Perennial Strawberry Plants: Get Them Ready for Year Two
If you planted strawberries in a grow bag in spring, you can keep them there (if the bag is still in good condition) or plant them in the ground this fall. If you keep them in their current container, be sure you add compost, mulch, and fertilizer in early spring to create the nutritious soil strawberries need to deliver the best harvest.
Even after the strawberry plants have stopped producing, usually when summer temperatures get hot, don’t let them dry out. Keep them watered.
Where to Plant Strawberries
Not sure where to plant them? You have options.
Heel In the Strawberry Plants
This is a temporary home for your strawberry plants that will give you time to figure out whether you’ll grow them in the ground or in a container or bag next spring. Heeled in, they are easier to remove.
Create a ridge of soil in the ground, lay the roots at an angle against the ridge of soil at a 45 degree angle, add soil over the roots to cover them. Add mulch over the top of that to winter them in. (You can do this with shrubs and trees too.) Water them weekly until the freeze is on.
Grow Strawberries in Bags
If you grew your strawberries in growing bags, you can keep them there to overwinter and grow them in the bags again next spring.
Lay the bags with the strawberry plants on a table or bench in the garage or any protected space that gets cool but doesn’t freeze. Water each plant weekly when soil is dry. The growing bags should last 2+ years this way – and they’ll be ready to hang outside again next season.
You can also place the bags on the ground and cover them with a good layer mulch in Zones 7+. (Plastic may degrade in the soil depending on the season’s weather conditions.)
Moving Strawberries from Bags to Grow in the Ground
Gently bring up each plant from the inside of the bags from top to bottom.
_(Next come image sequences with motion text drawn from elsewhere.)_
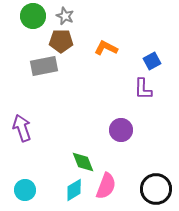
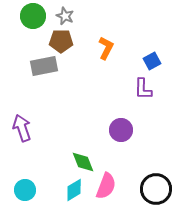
orange L-shape: rotated 90 degrees clockwise
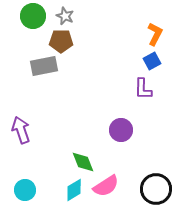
orange L-shape: moved 49 px right, 14 px up
purple arrow: moved 1 px left, 2 px down
pink semicircle: rotated 36 degrees clockwise
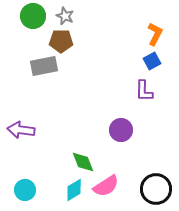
purple L-shape: moved 1 px right, 2 px down
purple arrow: rotated 64 degrees counterclockwise
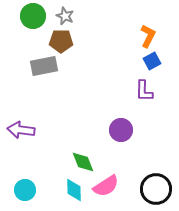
orange L-shape: moved 7 px left, 2 px down
cyan diamond: rotated 60 degrees counterclockwise
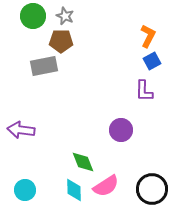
black circle: moved 4 px left
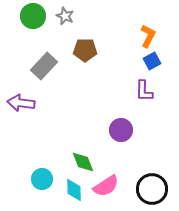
brown pentagon: moved 24 px right, 9 px down
gray rectangle: rotated 36 degrees counterclockwise
purple arrow: moved 27 px up
cyan circle: moved 17 px right, 11 px up
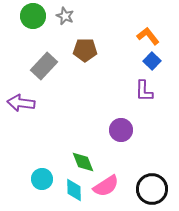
orange L-shape: rotated 65 degrees counterclockwise
blue square: rotated 18 degrees counterclockwise
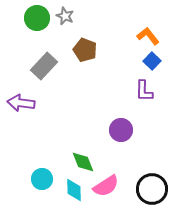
green circle: moved 4 px right, 2 px down
brown pentagon: rotated 20 degrees clockwise
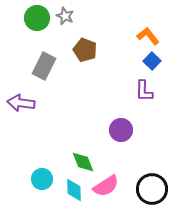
gray rectangle: rotated 16 degrees counterclockwise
Poke the plant back into the bag and then remove it gently. Amend the soil with compost like well-rotted manure. Strawberries like rich, well-drained soil with a pH of 5.5-6.5. Water them weekly until the freeze is on.
In Zones 6 and lower, plant strawberries in the ground in September. You can plant them 12-15” apart (18-24” is ideal if you have the space). In arid locations like Arizona, New Mexico, and Nevada, keep watering the plants weekly even in winter when dry conditions exist.
Propagating from Existing Plants
Pinch off the runners/off-shoots to help the plants get better established. You can keep the best runners (cut the stem close to the mother plant) to replant so you’ll always have plants in year two production (the best strawberry crop year)! Keep 1-2 inches of the runner/baby plant.